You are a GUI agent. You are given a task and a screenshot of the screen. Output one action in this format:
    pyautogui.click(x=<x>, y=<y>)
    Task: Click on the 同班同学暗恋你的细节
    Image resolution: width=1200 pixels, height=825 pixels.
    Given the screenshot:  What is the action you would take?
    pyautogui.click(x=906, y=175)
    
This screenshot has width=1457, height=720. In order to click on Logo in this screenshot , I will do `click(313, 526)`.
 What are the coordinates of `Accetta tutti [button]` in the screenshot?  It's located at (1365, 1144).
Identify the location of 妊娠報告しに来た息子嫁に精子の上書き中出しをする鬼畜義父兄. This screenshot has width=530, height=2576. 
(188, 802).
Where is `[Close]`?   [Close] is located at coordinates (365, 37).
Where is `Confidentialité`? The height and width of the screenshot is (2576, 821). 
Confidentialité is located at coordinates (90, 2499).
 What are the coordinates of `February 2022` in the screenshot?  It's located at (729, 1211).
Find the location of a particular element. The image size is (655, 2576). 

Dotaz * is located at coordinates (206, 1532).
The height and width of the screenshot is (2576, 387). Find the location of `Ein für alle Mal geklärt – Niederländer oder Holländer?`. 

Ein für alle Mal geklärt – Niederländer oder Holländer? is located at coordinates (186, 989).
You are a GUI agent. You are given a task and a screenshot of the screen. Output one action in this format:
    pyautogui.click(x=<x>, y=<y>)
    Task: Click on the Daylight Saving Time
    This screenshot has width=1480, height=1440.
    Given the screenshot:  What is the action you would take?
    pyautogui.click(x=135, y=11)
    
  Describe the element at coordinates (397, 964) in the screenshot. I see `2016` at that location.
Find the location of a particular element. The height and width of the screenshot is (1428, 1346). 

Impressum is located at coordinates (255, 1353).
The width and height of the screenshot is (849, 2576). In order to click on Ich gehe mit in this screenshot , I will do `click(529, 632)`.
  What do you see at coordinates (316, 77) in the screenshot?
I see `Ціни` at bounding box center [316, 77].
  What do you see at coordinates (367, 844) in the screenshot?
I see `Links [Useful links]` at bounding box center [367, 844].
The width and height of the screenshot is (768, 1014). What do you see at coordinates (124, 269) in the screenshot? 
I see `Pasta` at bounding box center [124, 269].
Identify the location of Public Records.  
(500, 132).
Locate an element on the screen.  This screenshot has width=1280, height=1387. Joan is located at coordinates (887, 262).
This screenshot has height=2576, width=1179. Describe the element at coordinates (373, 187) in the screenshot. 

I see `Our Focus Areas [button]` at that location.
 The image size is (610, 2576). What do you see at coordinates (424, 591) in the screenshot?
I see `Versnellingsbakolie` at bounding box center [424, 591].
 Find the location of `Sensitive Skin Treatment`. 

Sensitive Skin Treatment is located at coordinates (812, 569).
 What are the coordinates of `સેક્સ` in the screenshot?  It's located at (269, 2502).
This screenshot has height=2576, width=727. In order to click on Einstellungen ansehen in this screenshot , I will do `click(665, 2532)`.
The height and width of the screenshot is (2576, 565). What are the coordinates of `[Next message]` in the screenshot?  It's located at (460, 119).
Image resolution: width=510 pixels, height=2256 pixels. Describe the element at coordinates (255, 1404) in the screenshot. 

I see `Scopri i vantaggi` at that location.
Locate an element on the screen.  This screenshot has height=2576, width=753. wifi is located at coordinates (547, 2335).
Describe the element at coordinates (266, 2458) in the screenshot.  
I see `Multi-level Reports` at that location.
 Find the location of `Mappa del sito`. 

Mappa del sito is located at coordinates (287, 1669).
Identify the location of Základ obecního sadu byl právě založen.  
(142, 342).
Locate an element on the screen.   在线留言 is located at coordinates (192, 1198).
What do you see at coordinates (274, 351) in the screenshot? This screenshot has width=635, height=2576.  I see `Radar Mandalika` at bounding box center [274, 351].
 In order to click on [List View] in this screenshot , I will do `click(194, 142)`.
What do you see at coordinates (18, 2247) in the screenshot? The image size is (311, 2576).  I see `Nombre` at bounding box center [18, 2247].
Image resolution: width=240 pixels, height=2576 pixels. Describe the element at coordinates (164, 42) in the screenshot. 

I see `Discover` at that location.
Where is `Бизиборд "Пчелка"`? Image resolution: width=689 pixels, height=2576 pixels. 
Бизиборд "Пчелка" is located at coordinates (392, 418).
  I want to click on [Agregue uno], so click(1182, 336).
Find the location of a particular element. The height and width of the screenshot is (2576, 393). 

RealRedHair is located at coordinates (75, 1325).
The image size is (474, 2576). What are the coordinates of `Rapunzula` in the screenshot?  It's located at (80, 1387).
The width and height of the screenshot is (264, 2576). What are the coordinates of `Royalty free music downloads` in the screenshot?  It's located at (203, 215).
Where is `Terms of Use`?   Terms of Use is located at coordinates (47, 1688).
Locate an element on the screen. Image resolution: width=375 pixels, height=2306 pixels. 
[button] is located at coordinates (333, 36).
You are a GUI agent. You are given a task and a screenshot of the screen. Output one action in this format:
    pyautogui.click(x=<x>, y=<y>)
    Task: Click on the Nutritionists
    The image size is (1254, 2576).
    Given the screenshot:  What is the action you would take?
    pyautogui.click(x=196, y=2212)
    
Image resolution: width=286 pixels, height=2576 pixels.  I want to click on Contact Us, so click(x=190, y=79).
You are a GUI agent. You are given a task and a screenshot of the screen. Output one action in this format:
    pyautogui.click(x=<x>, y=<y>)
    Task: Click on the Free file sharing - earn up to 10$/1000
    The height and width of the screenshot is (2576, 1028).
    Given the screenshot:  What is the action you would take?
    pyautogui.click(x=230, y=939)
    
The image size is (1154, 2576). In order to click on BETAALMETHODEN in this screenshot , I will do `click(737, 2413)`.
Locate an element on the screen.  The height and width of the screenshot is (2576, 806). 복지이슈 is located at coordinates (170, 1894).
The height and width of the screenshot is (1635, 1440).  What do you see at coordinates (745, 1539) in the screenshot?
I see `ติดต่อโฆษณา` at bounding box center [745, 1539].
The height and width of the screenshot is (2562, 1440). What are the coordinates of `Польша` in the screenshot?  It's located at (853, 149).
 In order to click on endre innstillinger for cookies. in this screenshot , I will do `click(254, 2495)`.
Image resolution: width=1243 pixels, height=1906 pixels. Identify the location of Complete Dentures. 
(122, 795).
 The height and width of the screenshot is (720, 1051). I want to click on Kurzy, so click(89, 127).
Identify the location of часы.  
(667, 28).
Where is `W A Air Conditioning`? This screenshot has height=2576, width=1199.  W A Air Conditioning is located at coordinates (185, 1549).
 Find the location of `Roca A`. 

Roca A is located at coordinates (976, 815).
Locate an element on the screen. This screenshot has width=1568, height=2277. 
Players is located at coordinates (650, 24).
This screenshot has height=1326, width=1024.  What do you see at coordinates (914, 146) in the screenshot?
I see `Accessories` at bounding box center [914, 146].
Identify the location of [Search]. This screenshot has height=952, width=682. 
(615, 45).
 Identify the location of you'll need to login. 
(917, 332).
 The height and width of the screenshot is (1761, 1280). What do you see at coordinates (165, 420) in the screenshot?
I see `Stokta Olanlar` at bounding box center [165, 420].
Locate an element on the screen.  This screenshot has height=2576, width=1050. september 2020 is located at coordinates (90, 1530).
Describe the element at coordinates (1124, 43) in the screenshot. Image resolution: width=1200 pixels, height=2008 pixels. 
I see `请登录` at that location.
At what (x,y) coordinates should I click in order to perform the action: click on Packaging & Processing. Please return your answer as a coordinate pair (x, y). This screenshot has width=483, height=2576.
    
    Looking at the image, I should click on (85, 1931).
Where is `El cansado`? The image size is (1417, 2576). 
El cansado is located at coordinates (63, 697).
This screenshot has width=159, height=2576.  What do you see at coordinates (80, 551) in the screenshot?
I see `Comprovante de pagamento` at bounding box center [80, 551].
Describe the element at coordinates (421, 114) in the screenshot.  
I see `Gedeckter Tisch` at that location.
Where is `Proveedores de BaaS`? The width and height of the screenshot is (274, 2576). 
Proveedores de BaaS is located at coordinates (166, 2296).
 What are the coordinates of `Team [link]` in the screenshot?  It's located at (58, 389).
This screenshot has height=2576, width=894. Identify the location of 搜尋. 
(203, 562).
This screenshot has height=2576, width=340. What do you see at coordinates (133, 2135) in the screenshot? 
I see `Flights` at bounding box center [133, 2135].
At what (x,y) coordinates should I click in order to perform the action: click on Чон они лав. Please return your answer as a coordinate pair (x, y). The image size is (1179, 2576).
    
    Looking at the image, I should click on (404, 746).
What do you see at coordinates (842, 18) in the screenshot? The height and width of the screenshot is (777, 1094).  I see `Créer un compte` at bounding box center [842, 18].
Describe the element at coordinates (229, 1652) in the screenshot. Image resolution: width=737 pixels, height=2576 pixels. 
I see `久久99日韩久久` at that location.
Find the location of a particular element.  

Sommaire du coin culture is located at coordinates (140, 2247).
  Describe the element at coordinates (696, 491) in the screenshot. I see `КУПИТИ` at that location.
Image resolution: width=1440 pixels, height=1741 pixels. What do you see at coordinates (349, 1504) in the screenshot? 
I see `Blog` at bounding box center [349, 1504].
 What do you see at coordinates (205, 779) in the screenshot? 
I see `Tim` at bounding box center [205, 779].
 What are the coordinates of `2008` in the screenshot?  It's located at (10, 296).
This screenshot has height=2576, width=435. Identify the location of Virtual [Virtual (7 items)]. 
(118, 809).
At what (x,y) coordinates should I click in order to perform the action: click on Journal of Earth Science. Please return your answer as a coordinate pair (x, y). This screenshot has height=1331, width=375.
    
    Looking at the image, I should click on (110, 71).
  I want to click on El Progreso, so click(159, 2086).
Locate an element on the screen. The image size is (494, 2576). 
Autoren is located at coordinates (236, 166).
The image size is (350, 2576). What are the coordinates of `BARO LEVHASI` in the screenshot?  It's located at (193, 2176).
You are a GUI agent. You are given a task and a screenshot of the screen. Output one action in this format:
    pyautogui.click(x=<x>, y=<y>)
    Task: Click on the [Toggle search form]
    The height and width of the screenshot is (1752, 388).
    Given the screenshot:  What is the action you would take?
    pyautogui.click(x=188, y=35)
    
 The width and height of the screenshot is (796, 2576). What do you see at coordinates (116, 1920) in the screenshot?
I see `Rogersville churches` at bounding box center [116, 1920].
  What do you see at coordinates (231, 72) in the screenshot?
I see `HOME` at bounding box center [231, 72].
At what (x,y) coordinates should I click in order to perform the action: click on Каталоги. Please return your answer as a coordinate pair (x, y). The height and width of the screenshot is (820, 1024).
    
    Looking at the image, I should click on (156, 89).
------------------------------------------------
## WHAT THIS TASK INVOLVES
Will you return exactly the lines above from the one with "Image resolution: width=240" down to the one with "Image resolution: width=286", counting both as part of the range?

## SOLVED EXERCISE
Image resolution: width=240 pixels, height=2576 pixels. Describe the element at coordinates (164, 42) in the screenshot. 

I see `Discover` at that location.
Where is `Бизиборд "Пчелка"`? Image resolution: width=689 pixels, height=2576 pixels. 
Бизиборд "Пчелка" is located at coordinates (392, 418).
  I want to click on [Agregue uno], so click(1182, 336).
Find the location of a particular element. The height and width of the screenshot is (2576, 393). 

RealRedHair is located at coordinates (75, 1325).
The image size is (474, 2576). What are the coordinates of `Rapunzula` in the screenshot?  It's located at (80, 1387).
The width and height of the screenshot is (264, 2576). What are the coordinates of `Royalty free music downloads` in the screenshot?  It's located at (203, 215).
Where is `Terms of Use`?   Terms of Use is located at coordinates (47, 1688).
Locate an element on the screen. Image resolution: width=375 pixels, height=2306 pixels. 
[button] is located at coordinates (333, 36).
You are a GUI agent. You are given a task and a screenshot of the screen. Output one action in this format:
    pyautogui.click(x=<x>, y=<y>)
    Task: Click on the Nutritionists
    The image size is (1254, 2576).
    Given the screenshot:  What is the action you would take?
    pyautogui.click(x=196, y=2212)
    
Image resolution: width=286 pixels, height=2576 pixels.  I want to click on Contact Us, so click(x=190, y=79).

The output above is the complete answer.